- Nickname: "Pen"
- Born: December 11, 1835 Fairfax County, Virginia
- Died: April 22, 1893 (aged 57) Morris Park, The Bronx, New York
- Place of burial: Green Mount Cemetery, Baltimore, Maryland
- Allegiance: Confederate States of America
- Branch: Confederate States Army
- Service years: 1861–1865 (Confederate States Army)
- Rank: Lieutenant colonel (CSA)
- Commands: 2nd Regiment Mississippi Cavalry 6th Regiment Arkansas Volunteers Army of Tennessee
- Conflicts: American Civil War
- Other work: merchant, businessperson

= Arthur Pendleton Mason =

American lawyer, planter, merchant and military officer

Arthur "Pen" Pendleton Mason (11 December 1835-22 April 1893) was an American military officer, merchant, planter and lawyer who served as a lieutenant colonel in the Confederate States Army serving during the American Civil War. Mason was a scion of the prominent Mason political family of Virginia.

==Early life and education==
Mason was born on 11 December 1835 near Alexandria, Virginia in Fairfax County. He was the ninth and youngest child of Thomson Francis Mason (1785-21 December 1838) and his wife Elizabeth "Betsey" Clapham Price (1802-21 December 1873).

Mason earned his law degree from the University of Virginia. Following law school, Mason was a planter and practiced law in Alexandria and Richmond.

Mason's father died on 21 December 1838 in Alexandria at the age of 53. Mason inherited his father's Colross estate in Alexandria. His mother transferred ownership of Huntley on 7 November 1859 to Mason and his brother Dr. John "Frank" Francis Mason.

==American Civil War==
During the American Civil War, Mason joined the 2nd Regiment Mississippi Cavalry in either late 1860 or early 1861. On 5 June 1861, Mason transferred to the 6th Regiment of Brigadier General Thomas C. Hindman's brigade of Arkansas Volunteers.

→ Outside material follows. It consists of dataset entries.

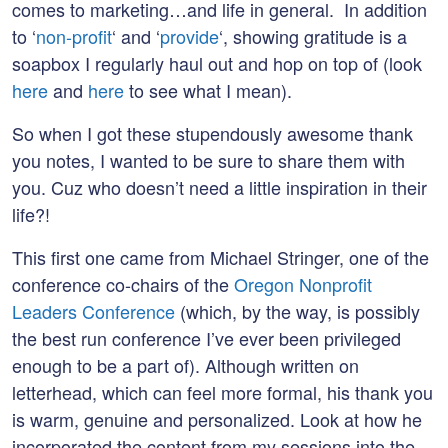
comes to marketing…and life in general. In addition
to ‘
non-profit
‘ and ‘
provide
‘, showing gratitude is a
soapbox I regularly haul out and hop on top of (look
here
and
here
to see what I mean).
So when I got these stupendously awesome thank
you notes, I wanted to be sure to share them with
you. Cuz who doesn’t need a little inspiration in their
life?!
This first one came from Michael Stringer, one of the
conference co-chairs of the
Oregon Nonprofit
Leaders Conference
(which, by the way, is possibly
the best run conference I’ve ever been privileged
enough to be a part of). Although written on
letterhead, which can feel more formal, his thank you
is warm, genuine and personalized. Look at how he
incorporated the content from my sessions into the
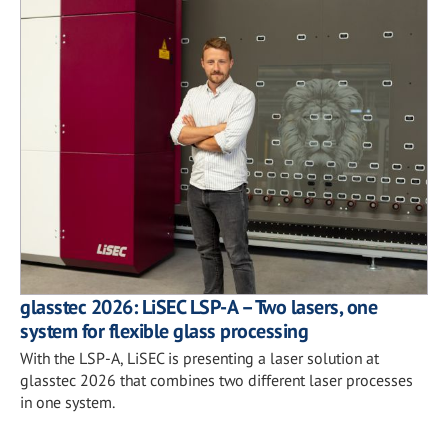
glasstec 2026: LiSEC LSP-A – Two lasers, one
system for flexible glass processing
With the LSP-A, LiSEC is presenting a laser solution at
glasstec 2026 that combines two different laser processes
in one system.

On 11 December 1861, Mason was ordered to report to General Joseph E. Johnston at Manassas. His brother-in-law, Thomas Grimke Rhett, was Johnston's chief of staff at the time. Mason was Johnston's assistant adjutant general during most of the war. Mason served as a member of Johnston's staff until Johnston was wounded at the Battle of Seven Pines in 1862. Mason then served under Robert E. Lee until 1863 when he rejoined Johnston's during the Vicksburg Campaign. Following Johnston's removal from the command of the Army of Tennessee during the Atlanta campaign, Mason joined the staff of John Bell Hood. Mason was appointed colonel in the 2nd Mississippi Cavalry on 2 January 1864, but President Jefferson Davis declined to nominate him and his appointment was later voided. Upon Hood's defeat at Nashville in December 1864, Mason joined Lieutenant General Richard Taylor's staff before rejoining Johnston in North Carolina at the end of the war.

==Marriage and children==
Mason married Mary Ellen Campbell, daughter of Associate Justice of the Supreme Court of the United States, John Archibald Campbell. The couple had four children, with only one surviving to adulthood:

- John Archibald Campbell Mason (10 December 1870-18 April 1888)

==Later life==
Following the war, Mason relocated to New Orleans, Louisiana where he became a merchant. He was
President of The Boston Club

Mason died on 22 April 1893 in Morris Park, The Bronx, New York at age 57. Mason was interred in Green Mount Cemetery in Baltimore, Maryland.